# Skaven Tactica????/



## stalarious (Aug 25, 2011)

Ok so I have been searching the forums for a skaven tactica (with unit breakdown, the good the bad and the ugly) but i have come up with nothing.

Sadly I find the skaven a funny army from when a buddy let me try his out(sold them off two months later and didnt tell me i was sad.) I think it is halarious that the slave rats hold no bearing on LD tests on other units (Because they just dont care is the slaves die and thats awesome.) 

So before I start collecting them I was hoping some one would take the time and give this army the due respect of make a tactica for the vermin of WHFB.


----------



## Azezel (May 23, 2010)

The UnderEmpire is the Skaven forum. They'll be able to help you out.


----------



## The Son of Horus (Dec 30, 2006)

40k and Fantasy are monstrously different as far as metagaming goes. A unit overview "tactica" isn't going to necessarily help-- while some folks are going to disagree with me here, I think every unit in the game is viable in some way, shape, or form; in both casual and competitive environments. 

Skaven, as an army, excel in the movement and shooting phases, I think. The army basically works as a horde of inexpensive, relatively quick infantry backed up by some of the most destructive war machines in the game. 

There are a lot of directions you can take a Skaven army-- the verminous tide, the monstrous army, the plague monk army, the weird science war machine army, or some combination of all those. 
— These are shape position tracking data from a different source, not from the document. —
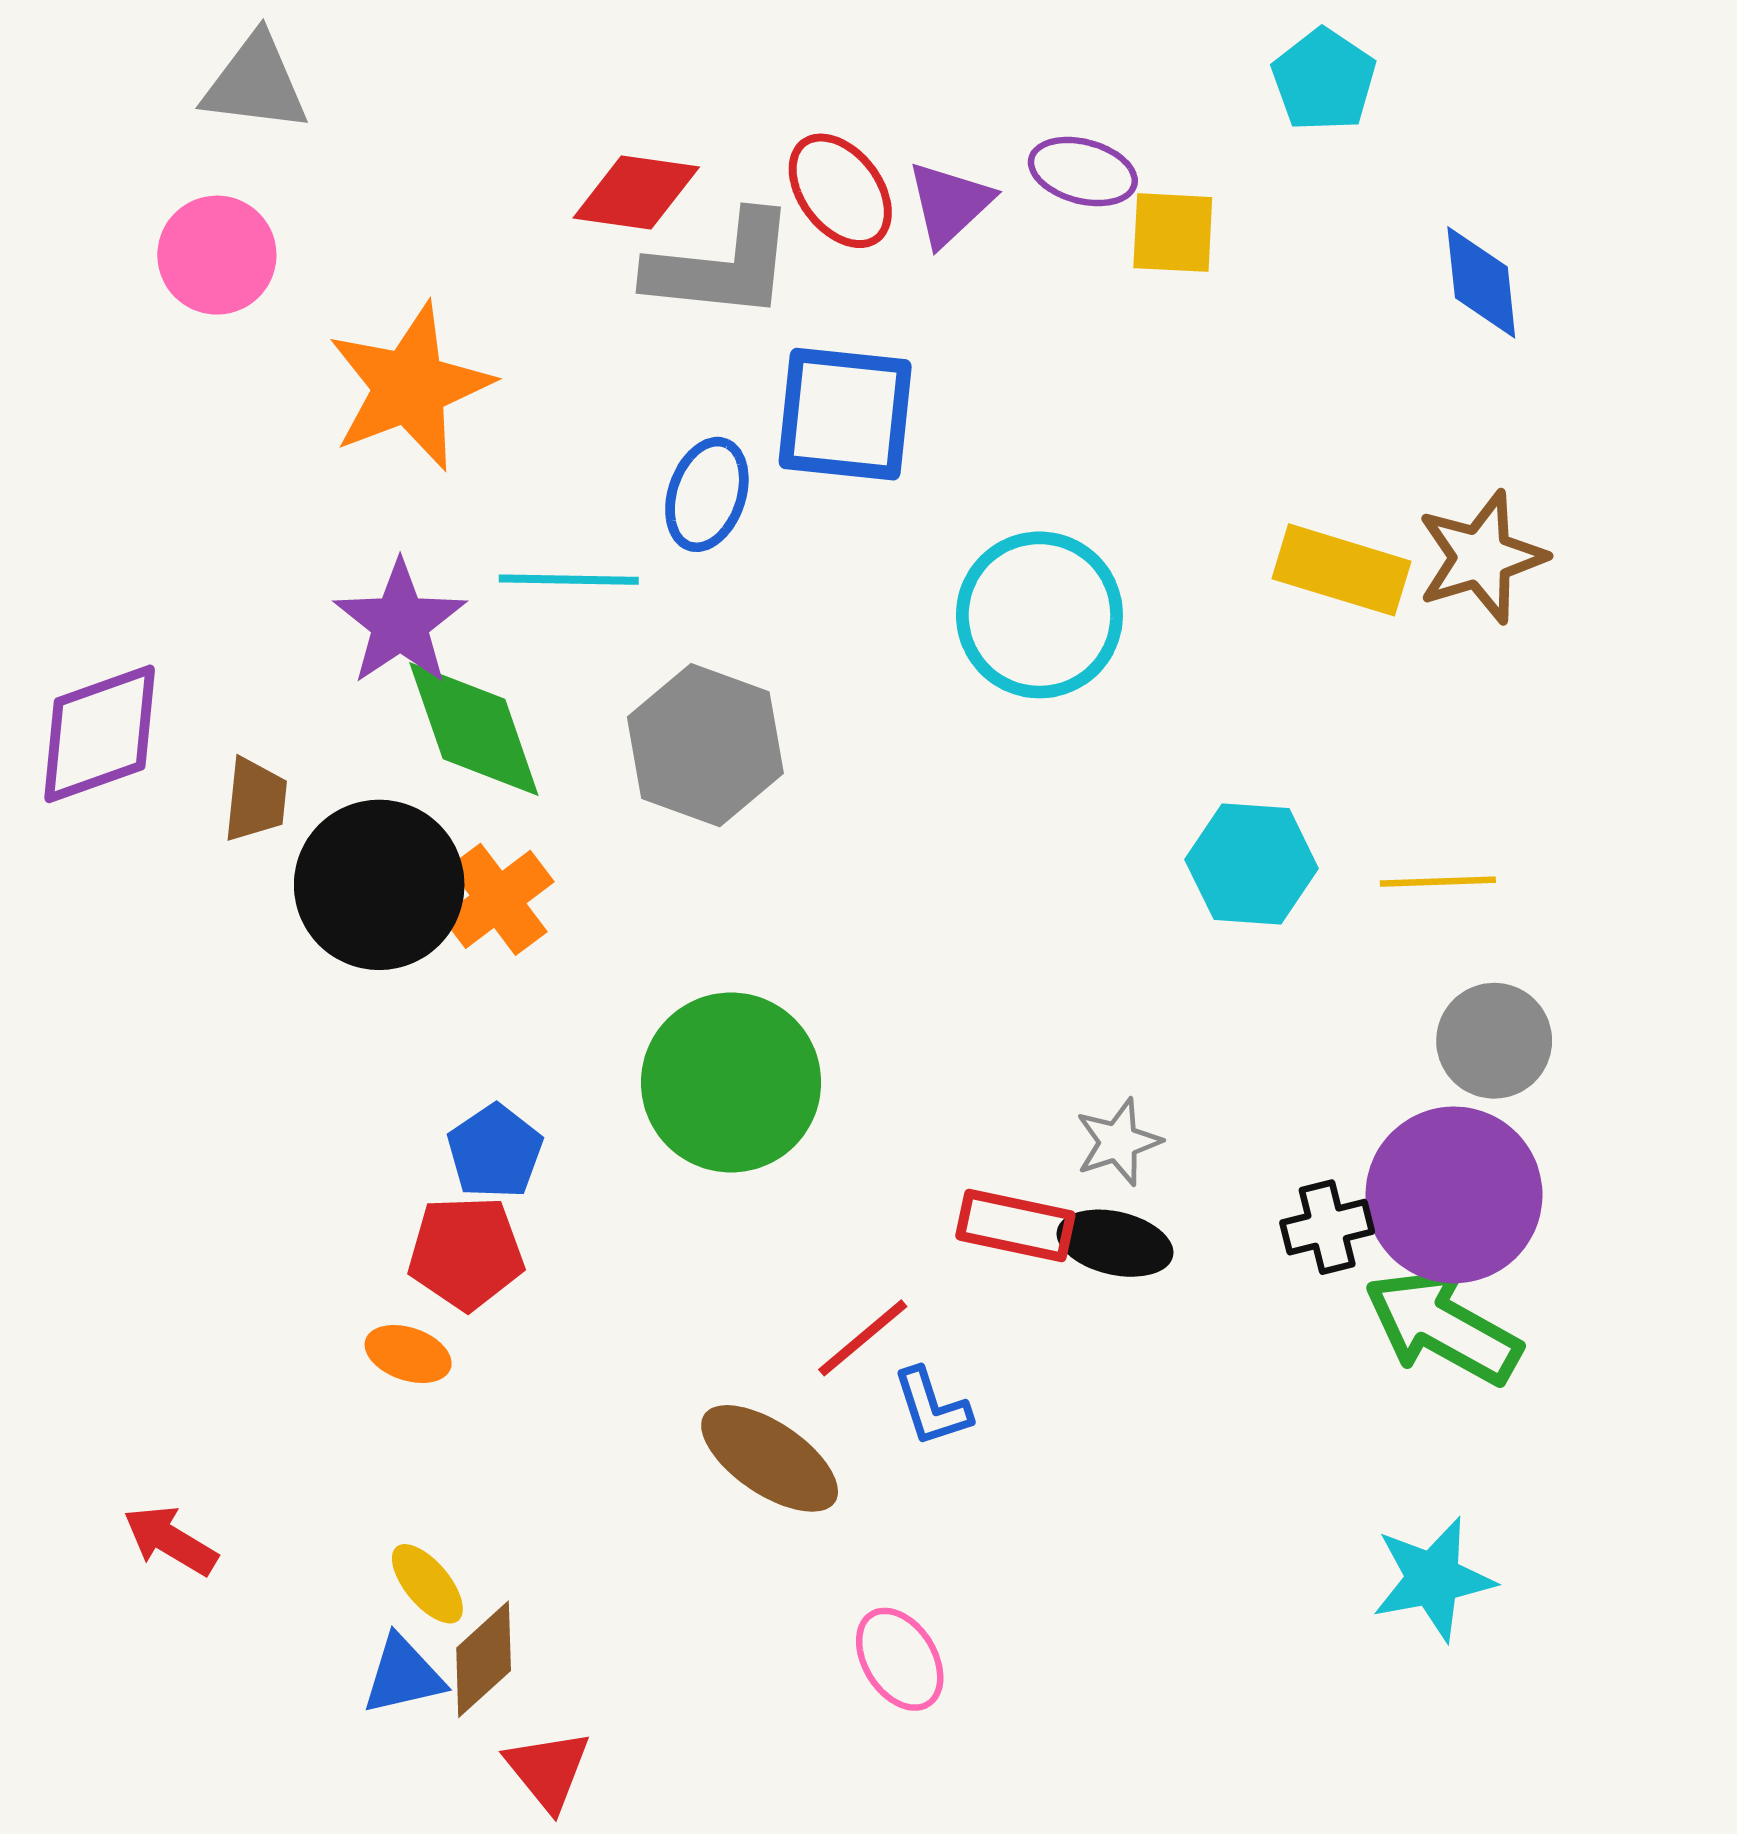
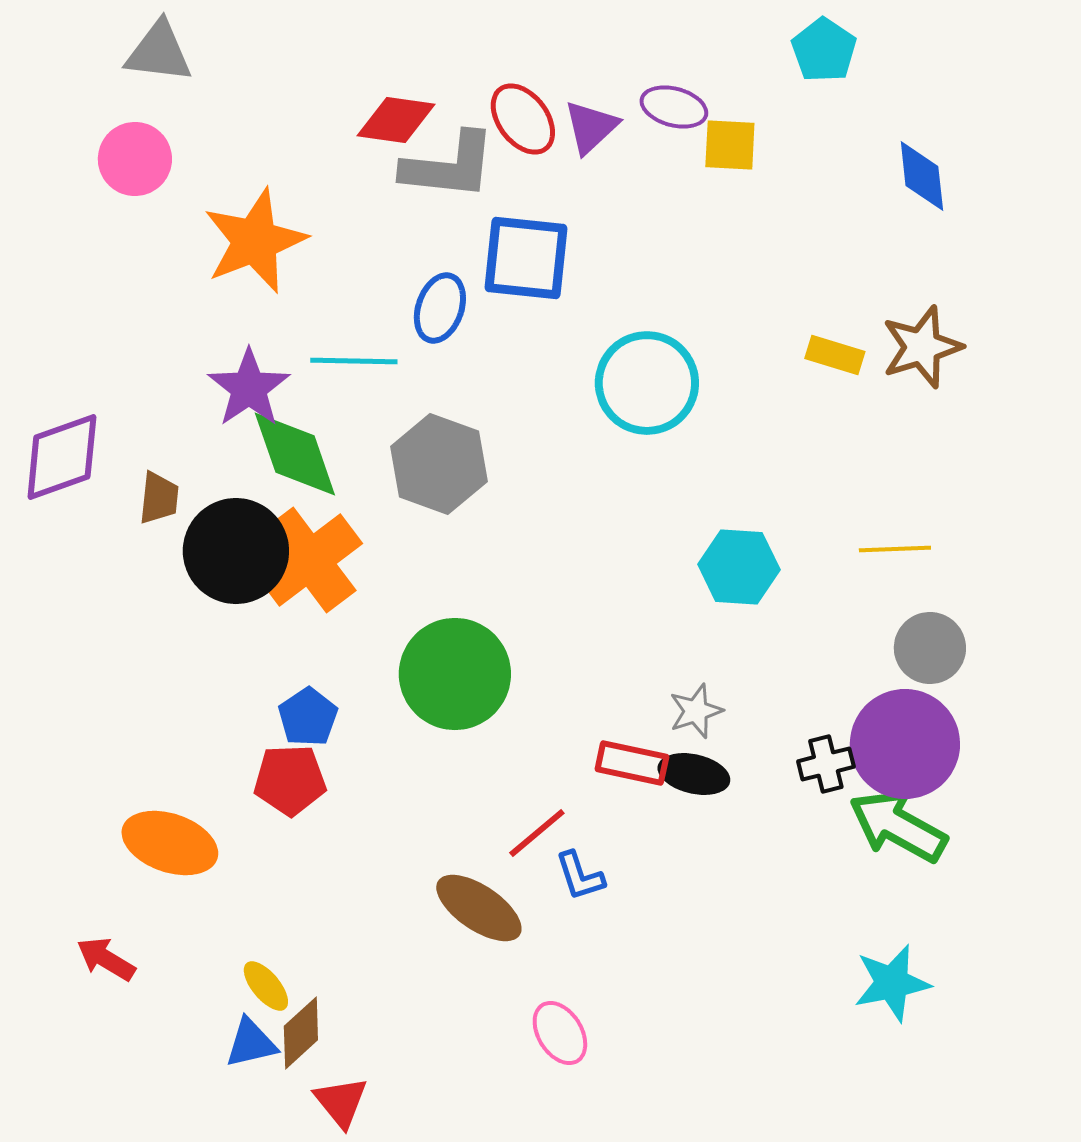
yellow rectangle: (1342, 570) -> (835, 355), size x0.7
cyan hexagon: (1252, 864) -> (739, 567), moved
orange cross: (498, 899) -> (310, 560), size x1.5
orange ellipse: (408, 1354) -> (170, 843), moved, size x1.8

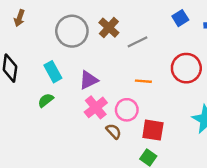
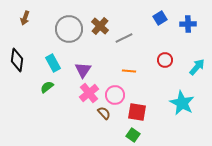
red circle: (186, 68) -> (165, 60), size x0.6
purple triangle: (89, 80) -> (83, 70), turned -30

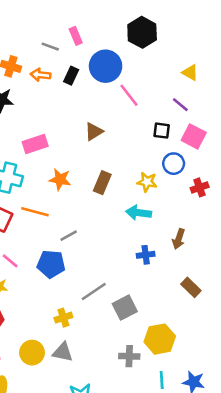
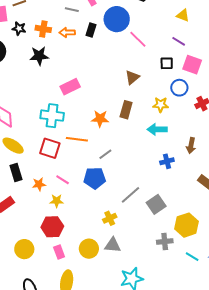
brown triangle: (94, 132) -> (132, 77), moved
orange star: (60, 179) -> (100, 119), moved
cyan line: (162, 380) -> (192, 257), turned -48

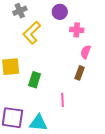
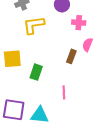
yellow L-shape: (32, 33) -> (34, 25), turned 35
brown rectangle: (80, 73) -> (71, 56), moved

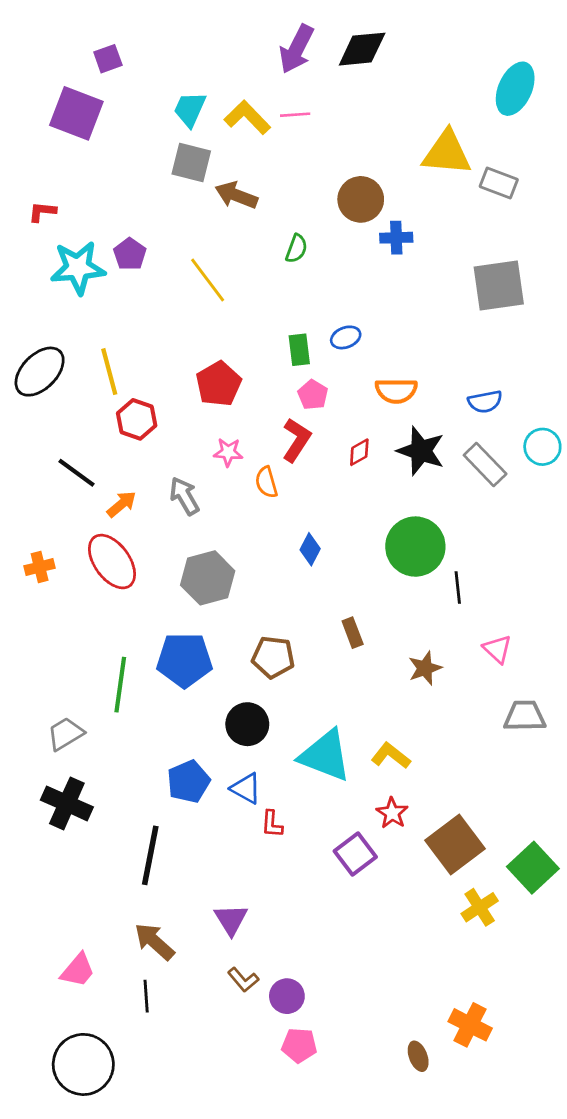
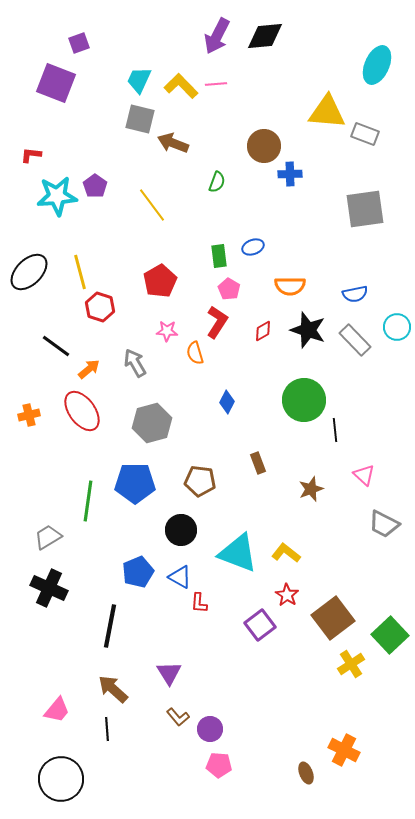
gray trapezoid: (525, 716) -> (384, 524), turned -152

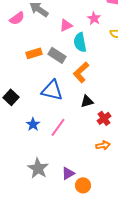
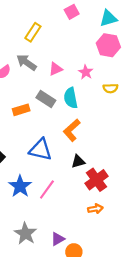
pink triangle: (66, 25) -> (56, 69), moved
gray rectangle: (57, 55) -> (46, 99), moved
red cross: (104, 118) -> (96, 180), size x1.5
blue star: (33, 124) -> (20, 186), size x1.5

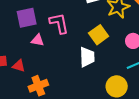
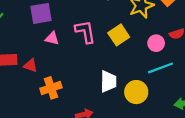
pink L-shape: (59, 23) -> (85, 32), moved
white trapezoid: (87, 57) -> (108, 81), moved

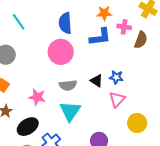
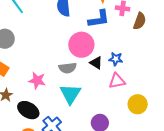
pink circle: (61, 52) -> (81, 45), moved
pink triangle: (117, 99) -> (117, 81), turned 36
black ellipse: (28, 127) -> (28, 110), turned 65

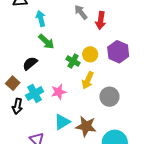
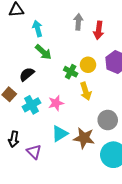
gray arrow: (81, 12) -> (78, 22), turned 42
yellow arrow: (88, 80) -> (86, 91), turned -42
gray circle: (109, 97) -> (108, 120), moved
black arrow: (17, 106) -> (14, 139), moved

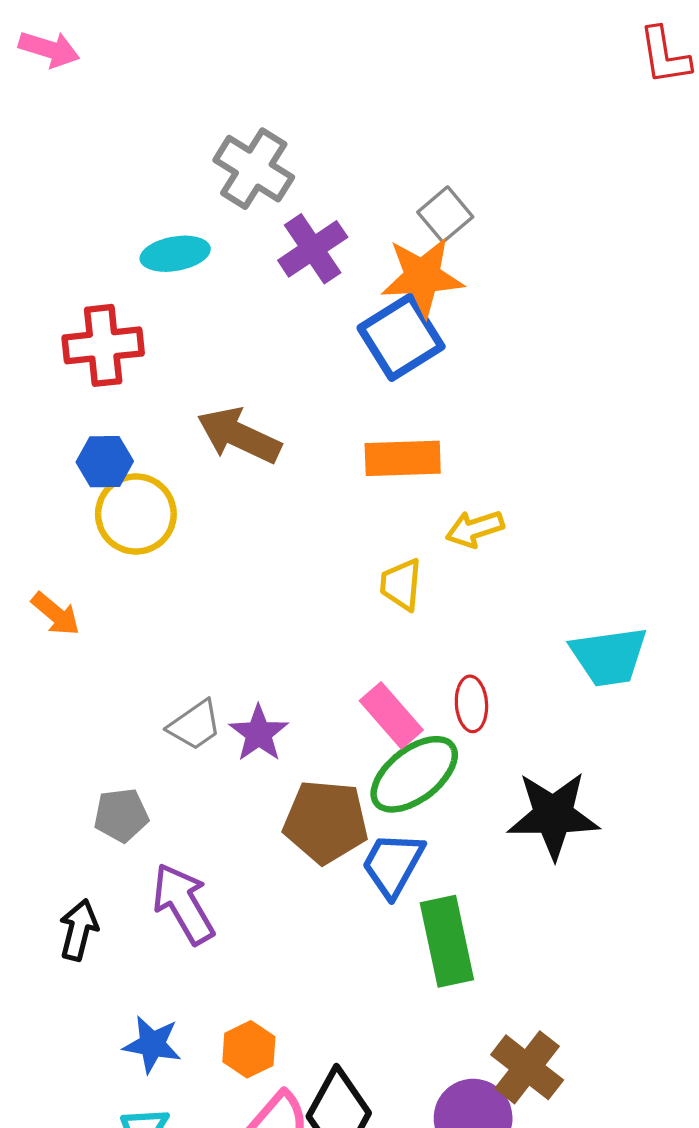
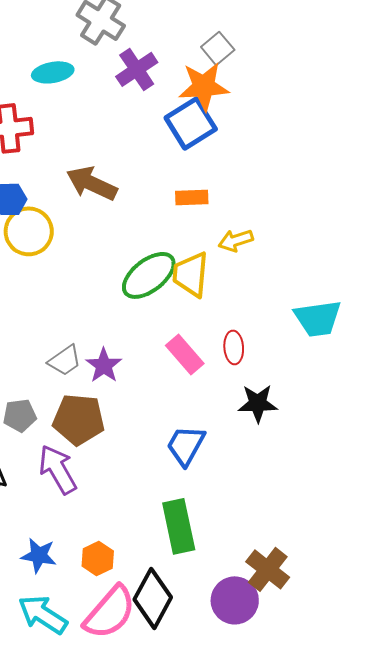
orange rectangle: (403, 458) -> (192, 197), size x0.7
yellow trapezoid: (401, 584) -> (191, 274), size x1.4
green ellipse: (414, 774) -> (149, 275), moved
black star: (553, 815) -> (258, 403), moved, size x0.7
brown pentagon: (326, 822) -> (79, 419), moved
green rectangle: (447, 941) -> (179, 526), moved

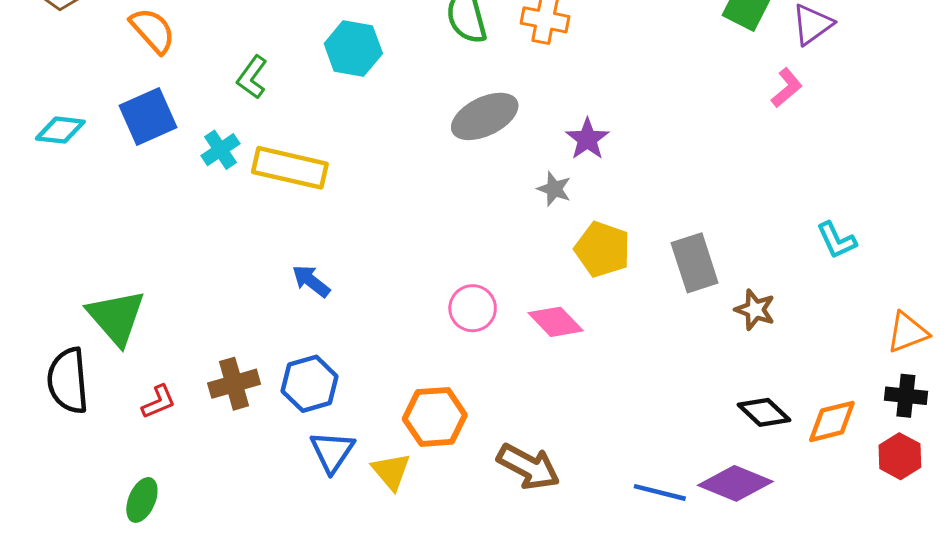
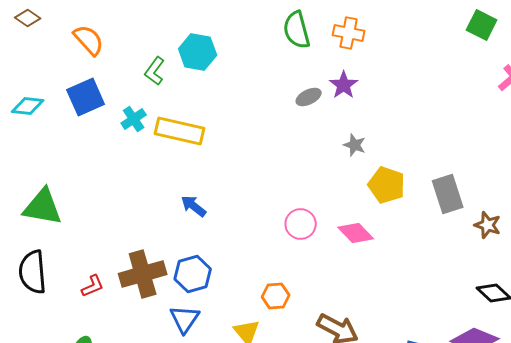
cyan hexagon: (353, 49) -> (198, 52), moved
gray ellipse: (485, 116) -> (309, 97), size x0.6
purple star: (587, 139) -> (344, 85), moved
green triangle: (116, 317) -> (43, 207), moved, turned -39
brown cross: (234, 384) -> (143, 274), size x1.4
orange hexagon: (435, 417) -> (276, 296), size x0.7
blue triangle: (332, 452) -> (185, 319), moved

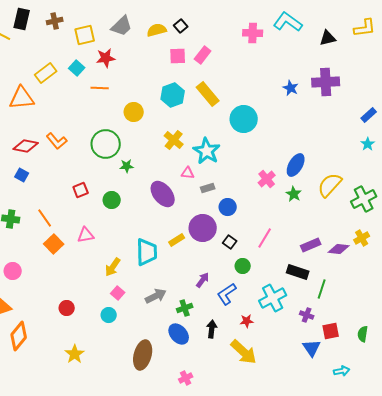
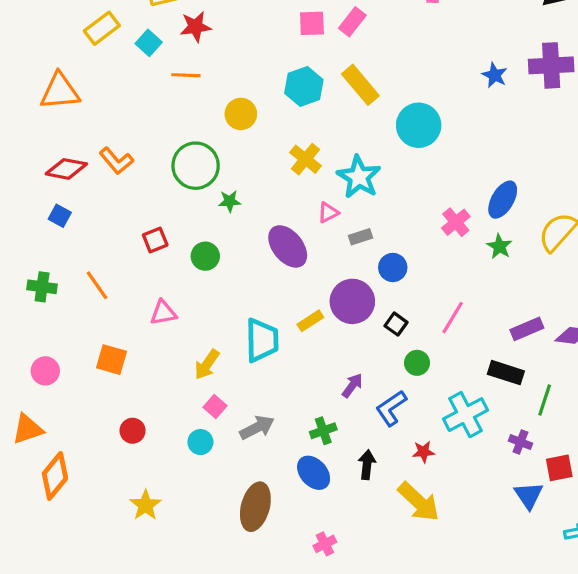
yellow rectangle: (46, 73) -> (102, 28), moved
pink triangle: (188, 173) -> (328, 213), turned -32
orange square: (54, 244) -> (112, 360), moved, turned -30
gray arrow: (156, 296) -> (257, 427), moved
My experience playing against Skaven has been that Warp Lightning Cannons and Stormvermin are indispensable. The cannons are inexpensive, fairly reliable, and extremely destructive-- a pair of them can seriously deplete elite infantry units in one shooting phase. The cost of a Stormvermin over a regular Clanrat is functionally not that high-- a unit of 40 Stormvermin is 120 points more than a unit of 40 Clanrats, BUT they can be expected to take on significantly more dangerous opponents and come out on top. Halberds, a point of armor, and a point of weapon skill over a Clanrat... yeah. They're good. Combined with a character leading the unit and supporting fire from a warpfire thrower attached to them, warpfire cannons, jezzails, etc; I've found they're awfully hard to stop due to high static combat resolution and actually being capable of inflicting damage.


----------



## stalarious (Aug 25, 2011)

ok I can see that i think my favorite model at the moment is either the doomwheel or the screaming bell both seem really destructive when they wanna work in your favor......at least as far as i can tell.


----------



## Masked Jackal (Dec 16, 2009)

While I disagree with Horus's assertion that all units are viable to an extent, Skaven really ring true for this. They're fluffy, and very powerful, so there's not much room to go wrong with them. The usual rule is, more models, more magic, more shooting, from my experience with Skaven.


----------



## olderplayer (Dec 11, 2009)

I thought I'd post in response kind of an outline of what is being played and what to focus on when collecting a skaven army. A lot of players do not like Stormvermin and prefer large steadfast blocks of clan rats and/or slaves supported by a leadership bubble. 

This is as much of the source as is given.